Madeleine Tranter, the organiser of the event and someone who identifies as an asexual, says asexuality isn't easily defined.
"In its simplest form, asexuality is a lack of sexual attraction. But asexuality is often forgotten or not understood. A lot of people don't know it exists.
"It's a huge umbrella. That includes demisexuality, when people are only sexually attracted to people they've formed a deep emotional connection with, and grey asexuality, so when you're only very occasionally sexually attracted to someone. So maybe once or twice a year.
"Because it's so varied and wide, there can be a lot of misunderstanding. "
Tranter ran the event last year and received such a positive response that she created Facebook Group A.C.T Aces to form a community for locals under the asexual umbrella. It's since grown to 66 members.

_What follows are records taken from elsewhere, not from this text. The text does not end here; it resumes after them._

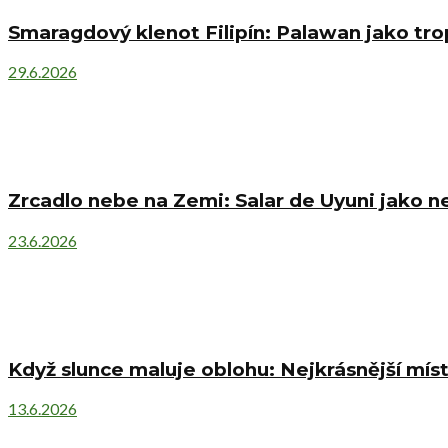
Smaragdový klenot Filipín: Palawan jako trop
29.6.2026
Zrcadlo nebe na Zemi: Salar de Uyuni jako 
23.6.2026
Když slunce maluje oblohu: Nejkrásnější mí
13.6.2026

While their group is mostly women or non-binary people, she says this isn't generally the case outside of Canberra.
"There seems to be a pretty even representation in international groups, but I think it might be sometimes easier for women to acknowledge their asexuality than men.

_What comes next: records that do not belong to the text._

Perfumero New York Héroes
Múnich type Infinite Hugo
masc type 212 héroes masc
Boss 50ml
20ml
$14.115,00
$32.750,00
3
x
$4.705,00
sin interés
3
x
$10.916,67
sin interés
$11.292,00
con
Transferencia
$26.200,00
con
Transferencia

"We live in such a hypsersexualised society, and in terms of toxic masculinity, if a man admits he isn't really into sex, it's a bit taboo still. Especially for teen guys growing up, it must be hard."

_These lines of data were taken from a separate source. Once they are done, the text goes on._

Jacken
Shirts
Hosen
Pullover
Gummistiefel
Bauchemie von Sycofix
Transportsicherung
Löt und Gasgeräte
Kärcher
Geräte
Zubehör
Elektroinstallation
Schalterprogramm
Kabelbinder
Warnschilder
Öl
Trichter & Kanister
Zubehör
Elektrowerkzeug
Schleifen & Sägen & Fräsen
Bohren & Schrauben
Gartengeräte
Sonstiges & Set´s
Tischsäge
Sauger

She hopes that events like these will help open up the conversation for people who might not be certain about their asexuality.
"The event is there also for allies. So if any family or friends might know someone under the ace umbrella, they might be able to bring them along. Or head them in the direction of our group. It might help that person feel a little more accepted.
"Questions can be anything and everything, so long as they're coming from a genuine want to understand more.
"I highly encourage people to ask whatever question, no matter how taboo it might seem. It's the only way to learn and clear things up. We're not amoebas who reproduce by splitting ourselves into two."
Tranter will be joined by three panellists on Sunday. One will be local IT consultant and asexual, Jenni Atkinson.
Atkinson only recently came out as asexual, but admits she's been experimenting with her sexuality for a long time.
"I've tried lots of different things with lots of different people in the past, but there was never a sexual attraction. I understand why people look desirable, but I don't get that chemical reaction.
"For many people of my generation, for so long, it hasn't been known that asexuality is an option. But I've come to learn that about 1 per cent of the population are similar to me."
Atkinson is keen to help clear up some of the mystery surrounding asexuality. So, what's it like being an ace in a relationship?
Atkinson is happy by herself, but views approaching new relationships as difficult when sex is typically expected. She admits she could see herself in an "asexual commune" one day because she's keen on relationships in a "companionship sense".
And what about physical contact? "I love hugs. I'm a hugging monster. But I'm not interested in kissing. Whether that's down to a phobia, I don't know."
Smith's Alternative, Civic. Sunday October 21, 2pm. Free. More information here: smithsalternative.com.